I am running a kafka producer code on databricks 12.2. I am testing avro serialization of message with help of confluent schema registry. I configured 'to_avro' function to read the schema from schema registry but I am getting the below error
org.apache.spark.SparkException: Job aborted due to stage failure: Task 0 in stage 99.0 failed 4 times, most recent failure: Lost task 0.3 in stage 99.0 (TID 125) (10.52.30.102 executor 0): org.spark_project.confluent.kafka.schemaregistry.client.rest.exceptions.RestClientException: Schema not found; error code: 40403
df_tpch_orders.withColumn("value",to_avro(
data = df_tpch_orders.o_comment,
options = schema_registry_options,
schemaRegistryAddress = schema_registry_address,
subject = F.lit("demo-topic-value"),
))
The code works when I pass the avro schema instead of reading from schema registry. I also confirmed that the scheme is present under the correct subject name.

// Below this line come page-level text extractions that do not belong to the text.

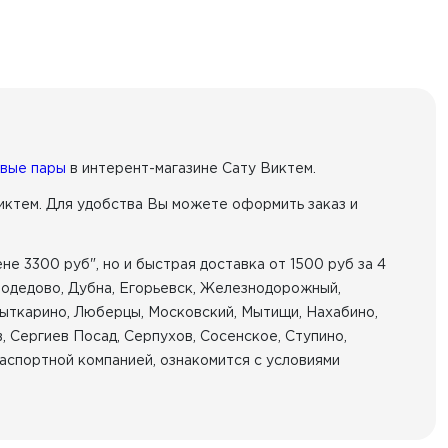
вые пары
в интерент-магазине Сату Виктем.
иктем. Для удобства Вы можете оформить заказ и
не 3300 руб", но и быстрая доставка от 1500 руб за 4
омодедово, Дубна, Егорьевск, Железнодорожный,
Лыткарино, Люберцы, Московский, Мытищи, Нахабино,
, Сергиев Посад, Серпухов, Сосенское, Ступино,
аспортной компанией, ознакомится с условиями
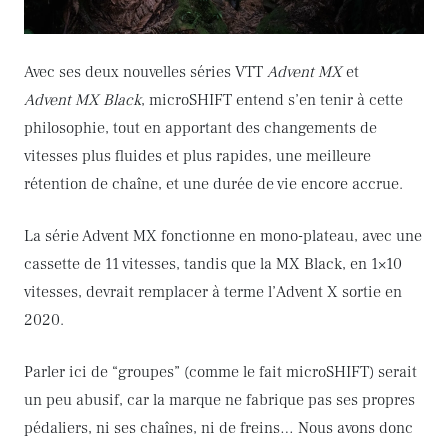
Avec ses deux nouvelles séries VTT
Advent MX
et
Advent MX Black
, microSHIFT entend s’en tenir à cette
philosophie, tout en apportant des changements de
vitesses plus fluides et plus rapides, une meilleure
rétention de chaîne, et une durée de vie encore accrue.
La série Advent MX fonctionne en mono-plateau, avec une
cassette de 11 vitesses, tandis que la MX Black, en 1×10
vitesses, devrait remplacer à terme l’Advent X sortie en
2020.
Parler ici de “groupes” (comme le fait microSHIFT) serait
un peu abusif, car la marque ne fabrique pas ses propres
pédaliers, ni ses chaînes, ni de freins… Nous avons donc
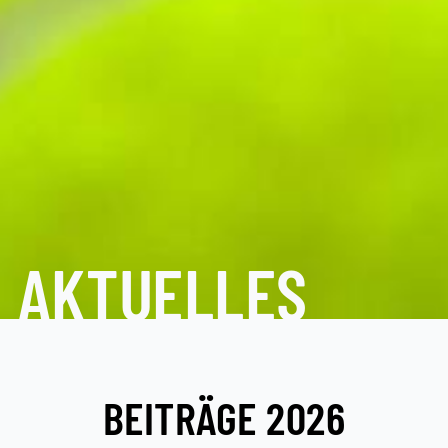
AKTUELLES
BEITRÄGE 2026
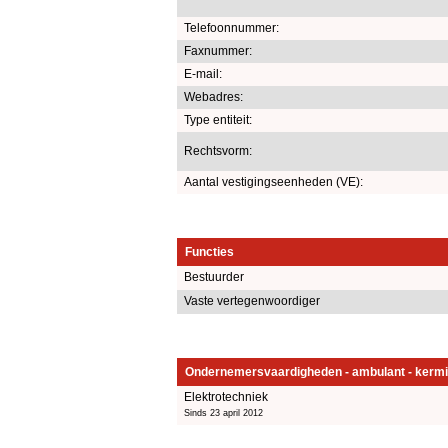
Telefoonnummer:
Faxnummer:
E-mail:
Webadres:
Type entiteit:
Rechtsvorm:
Aantal vestigingseenheden (VE):
Functies
Bestuurder
Vaste vertegenwoordiger
Ondernemersvaardigheden - ambulant - kermi
Elektrotechniek
Sinds 23 april 2012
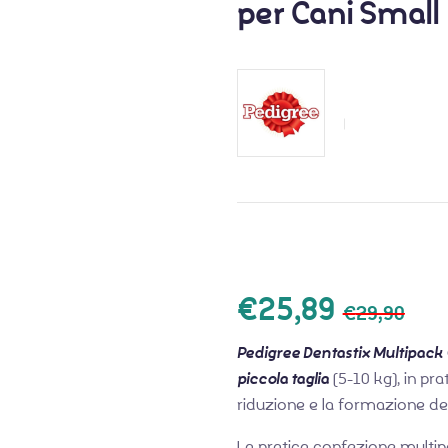
per Cani Small
€
25,89
€
29,90
Pedigree Dentastix Multipack
piccola taglia
(5-10 kg), in pr
riduzione e la formazione del
La pratica confezione multip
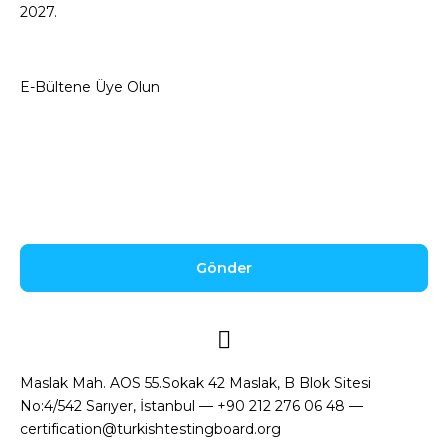
2027.
E-Bültene Üye Olun
Aydınlatma Metnini
okudum, onaylıyorum.
Maslak Mah. AOS 55.Sokak 42 Maslak, B Blok Sitesi
No:4/542 Sarıyer, İstanbul — +90 212 276 06 48 —
certification@turkishtestingboard.org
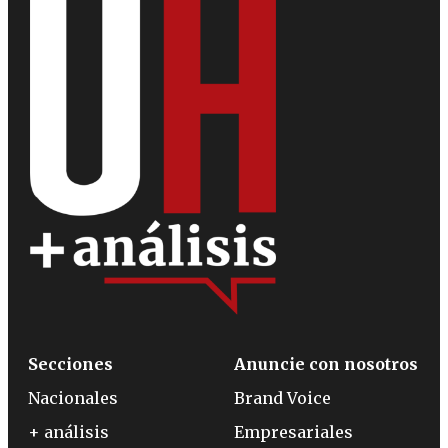
Secciones
Anuncie con nosotros
Nacionales
Brand Voice
+ análisis
Empresariales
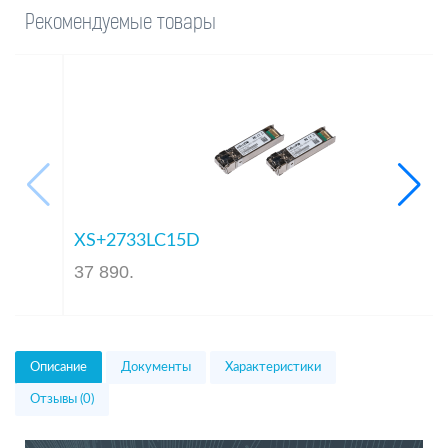
Рекомендуемые товары
LHG LTE6 kit
33 660
.
Описание
Документы
Характеристики
Отзывы (0)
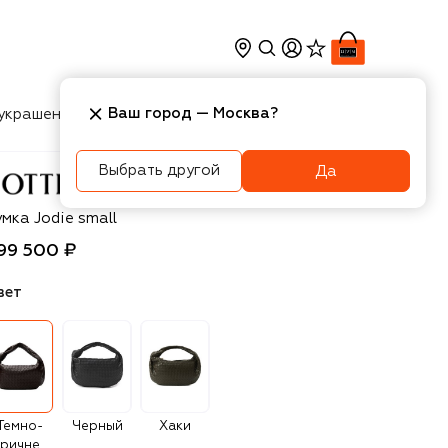
Ваш город —
Москва
?
украшения
Косметика
Интерьер
Новости
Выбрать другой
Да
ottega Veneta
мка Jodie small
99 500 ₽
вет
Темно-
Черный
Хаки
коричневый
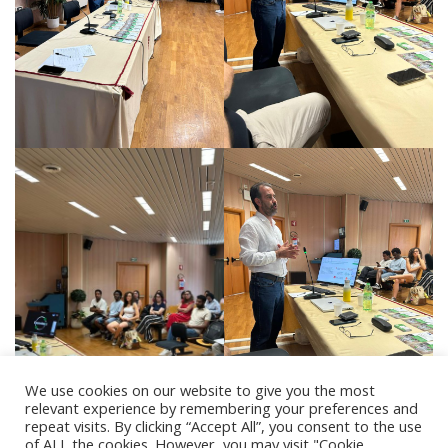
We use cookies on our website to give you the most
relevant experience by remembering your preferences and
repeat visits. By clicking “Accept All”, you consent to the use
of ALL the cookies. However, you may visit "Cookie
Please follow and like us:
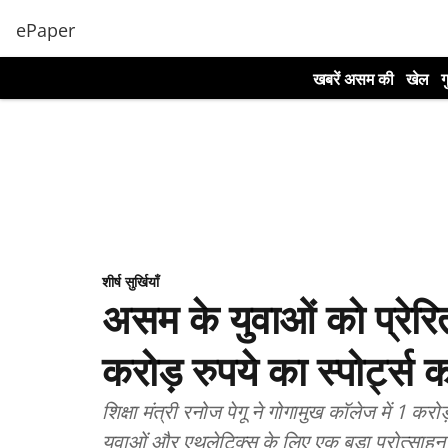
ePaper
खबरें असम की
खेल
ग
शीर्ष सुर्खियाँ
असम के युवाओं को प्रेर
करोड़ रुपये का स्पोर्ट्स क
शिक्षा मंत्री रनोज पेगू ने गोगामुख कॉलेज में 1 क
युवाओं और एथलेटिक्स के लिए एक बड़ा प्रोत्साहन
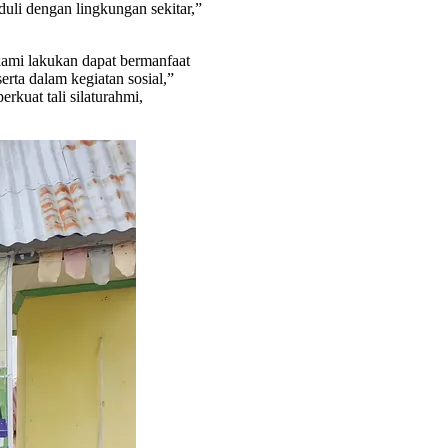
uli dengan lingkungan sekitar,”
kami lakukan dapat bermanfaat
erta dalam kegiatan sosial,”
kuat tali silaturahmi,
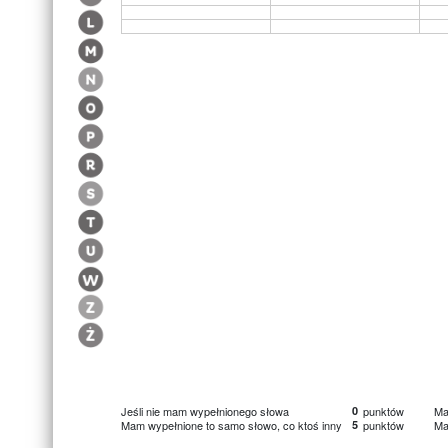
Jeśli nie mam wypełnionego słowa
0
punktów
Ma
Mam wypełnione to samo słowo, co ktoś inny
5
punktów
Ma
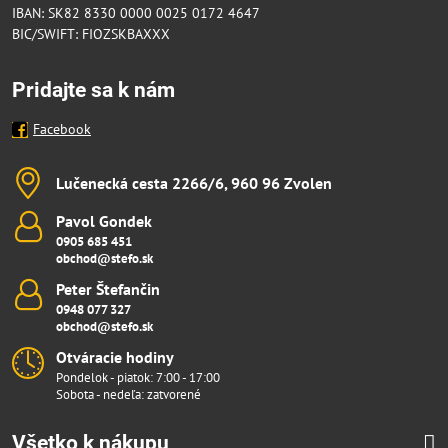
IBAN: SK82 8330 0000 0025 0172 4647
BIC/SWIFT: FIOZSKBAXXX
Pridajte sa k nám
Facebook
Lučenecká cesta 2266/6, 960 96 Zvolen
Pavol Gondek
0905 685 451
obchod@stefo.sk
Peter Štefančin
0948 077 327
obchod@stefo.sk
Otváracie hodiny
Pondelok - piatok: 7:00 - 17:00
Sobota - nedeľa: zatvorené
Všetko k nákupu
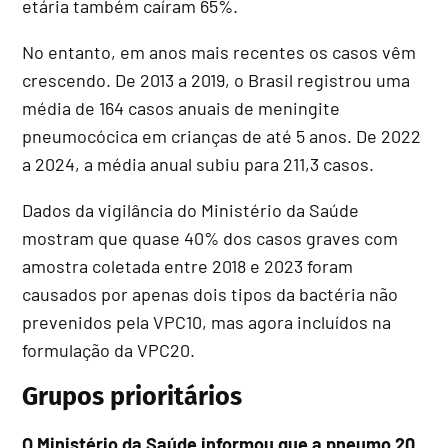
etária também caíram 65%.
No entanto, em anos mais recentes os casos vêm
crescendo. De 2013 a 2019, o Brasil registrou uma
média de 164 casos anuais de meningite
pneumocócica em crianças de até 5 anos. De 2022
a 2024, a média anual subiu para 211,3 casos.
Dados da vigilância do Ministério da Saúde
mostram que quase 40% dos casos graves com
amostra coletada entre 2018 e 2023 foram
causados por apenas dois tipos da bactéria não
prevenidos pela VPC10, mas agora incluídos na
formulação da VPC20.
Grupos prioritários
O Ministério da Saúde informou que a pneumo 20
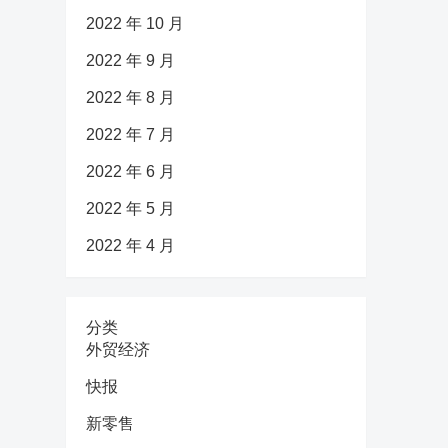
2022 年 10 月
2022 年 9 月
2022 年 8 月
2022 年 7 月
2022 年 6 月
2022 年 5 月
2022 年 4 月
分类
外贸经济
快报
新零售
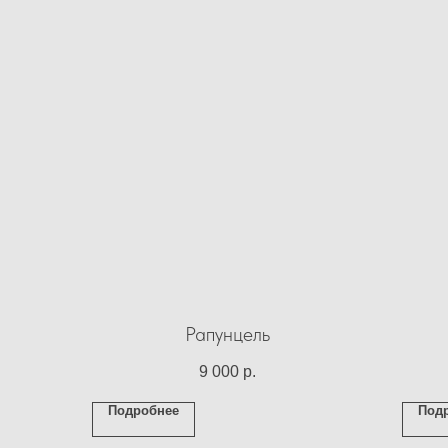
Рапунцель
9 000
р.
Подробнее
Под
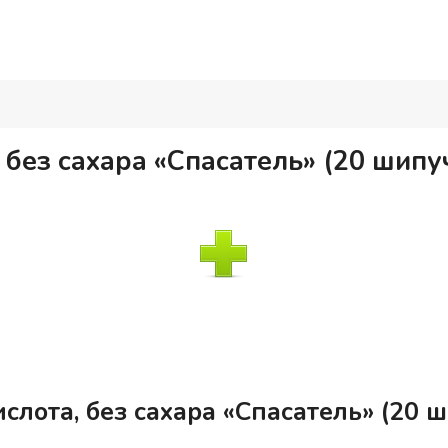
 без сахара «Спасатель» (20 шипу
слота, без сахара «Спасатель» (20 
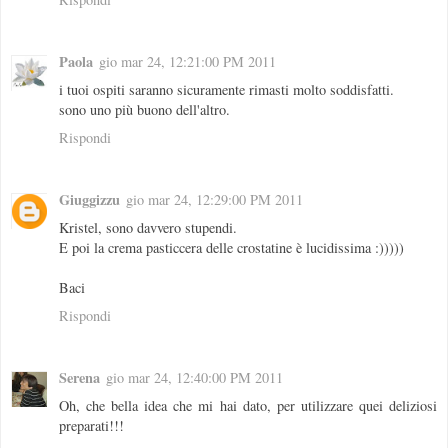
Paola
gio mar 24, 12:21:00 PM 2011
i tuoi ospiti saranno sicuramente rimasti molto soddisfatti.
sono uno più buono dell'altro.
Rispondi
Giuggizzu
gio mar 24, 12:29:00 PM 2011
Kristel, sono davvero stupendi.
E poi la crema pasticcera delle crostatine è lucidissima :)))))
Baci
Rispondi
Serena
gio mar 24, 12:40:00 PM 2011
Oh, che bella idea che mi hai dato, per utilizzare quei deliziosi
preparati!!!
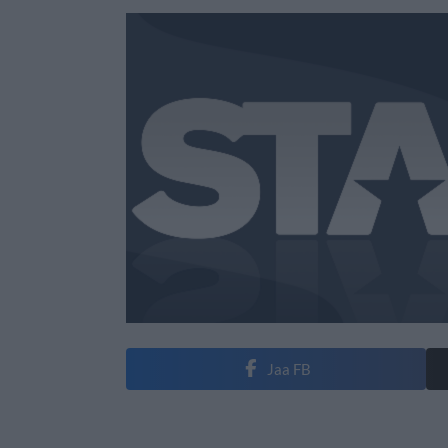
Jaa FB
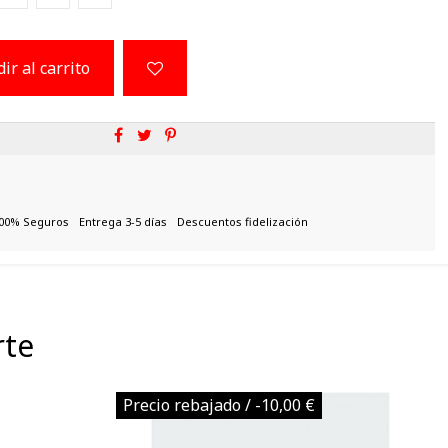
ir al carrito
00% Seguros
Entrega 3-5 días
Descuentos fidelización
rte
Precio rebajado
/ -10,00 €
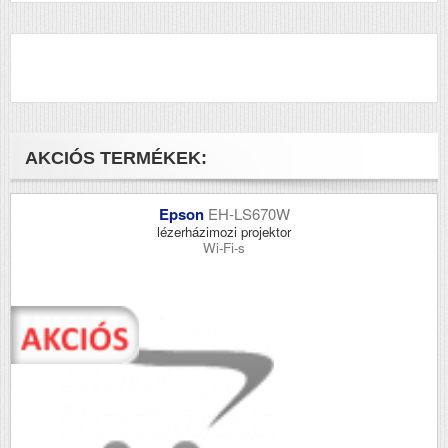
AKCIÓS TERMÉKEK:
Epson
EH-LS670W
lézerházimozi projektor
Wi-Fi-s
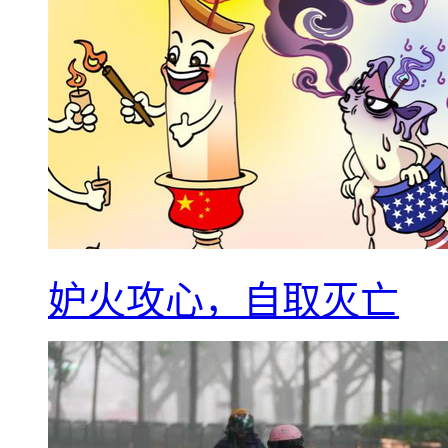
妒火攻心，自取灭亡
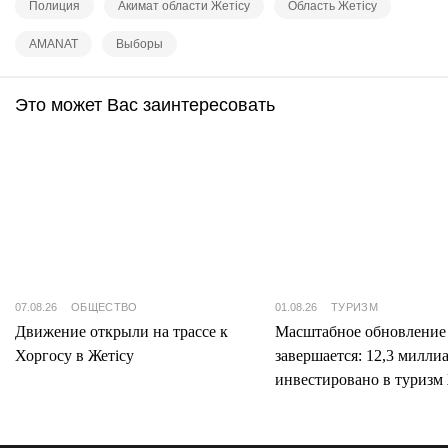
Полиция
Акимат области Жетісу
Область Жетісу
AMANAT
Выборы
Это может Вас заинтересовать
07.08.26
ОБЩЕСТВО
01.08.26
ТУРИЗМ
Движение открыли на трассе к
Масштабное обновление
Хоргосу в Жетісу
завершается: 12,3 милли
инвестировано в туризм 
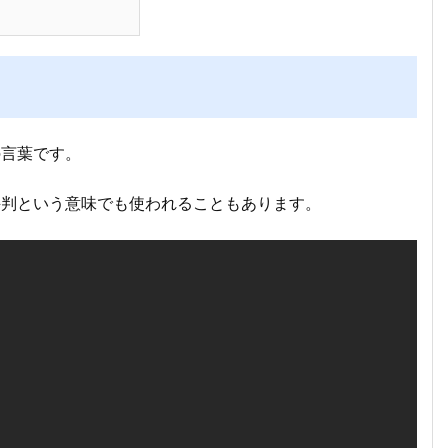
の言葉です。
評判という意味でも使われることもあります。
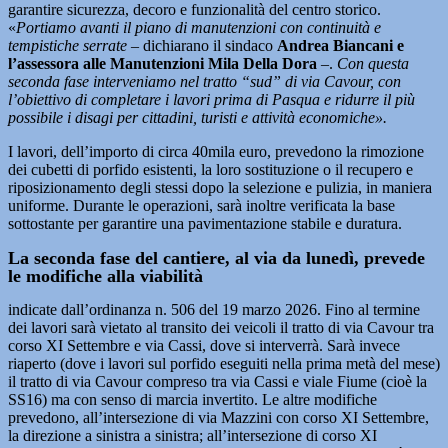
garantire sicurezza, decoro e funzionalità del centro storico.
«
Portiamo avanti il piano di manutenzioni con continuità e
tempistiche serrate
– dichiarano il sindaco
Andrea Biancani e
l’assessora alle Manutenzioni Mila Della Dora
–.
Con questa
seconda fase interveniamo nel tratto “sud” di via Cavour, con
l’obiettivo di completare i lavori prima di Pasqua e ridurre il più
possibile i disagi per cittadini, turisti e attività economiche».
I lavori, dell’importo di circa 40mila euro, prevedono la rimozione
dei cubetti di porfido esistenti, la loro sostituzione o il recupero e
riposizionamento degli stessi dopo la selezione e pulizia, in maniera
uniforme. Durante le operazioni, sarà inoltre verificata la base
sottostante per garantire una pavimentazione stabile e duratura.
La seconda fase del cantiere, al via da lunedì, prevede
le modifiche alla viabilità
indicate dall’ordinanza n. 506 del 19 marzo 2026. Fino al termine
dei lavori sarà vietato al transito dei veicoli il tratto di via Cavour tra
corso XI Settembre e via Cassi, dove si interverrà. Sarà invece
riaperto (dove i lavori sul porfido eseguiti nella prima metà del mese)
il tratto di via Cavour compreso tra via Cassi e viale Fiume (cioè la
SS16) ma con senso di marcia invertito. Le altre modifiche
prevedono, all’intersezione di via Mazzini con corso XI Settembre,
la direzione a sinistra a sinistra; all’intersezione di corso XI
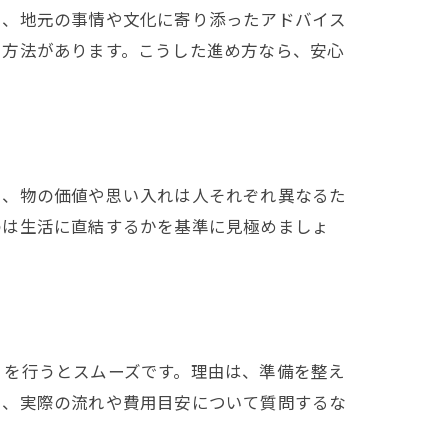
ら、地元の事情や文化に寄り添ったアドバイス
る方法があります。こうした進め方なら、安心
ら、物の価値や思い入れは人それぞれ異なるた
のは生活に直結するかを基準に見極めましょ
」を行うとスムーズです。理由は、準備を整え
し、実際の流れや費用目安について質問するな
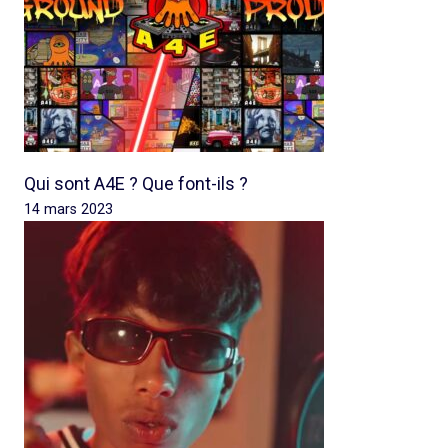
Qui sont A4E ? Que font-ils ?
14 mars 2023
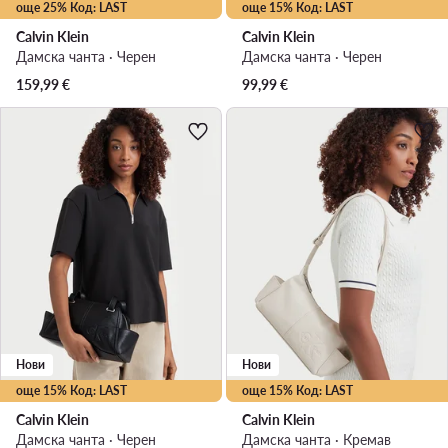
още 25% Код: LAST
още 15% Код: LAST
Calvin Klein
Calvin Klein
Дамска чанта · Черен
Дамска чанта · Черен
159,99
€
99,99
€
Нови
Нови
още 15% Код: LAST
още 15% Код: LAST
Calvin Klein
Calvin Klein
Дамска чанта · Черен
Дамска чанта · Кремав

I found this , which says the it might be because the data is incompatible with the provided schema, but this is not true in my case because when I hardcode (or read the schema manually from using confluent API and pass it) works.
We found a similar issue. There was a clue in the Spark log4j logs.
25/03/05 13:12:17 DEBUG RestService: Sending POST with input {"schema":"{\"type\":\"record\",\"name\":\"key_struct\",\"fields\":...}
For us, the culprit was the conversion to an Avro schema, which sets the name key_struct
. This mismatched the name (and namespace) that was already in the schema registry. In this case, the client reports that the schema does not exist even if the data schema is identical.
Note, to see the above log lines you may need to add:
log4jLogger = spark._jvm.org.apache.log4j
logger = log4jLogger.LogManager.getLogger(__name__)
spark.sparkContext.setLogLevel("DEBUG")
spark.conf.set("log4j.logger.org.spark_project.confluent.kafka.schemaregistry.client.rest.RestService", "DEBUG")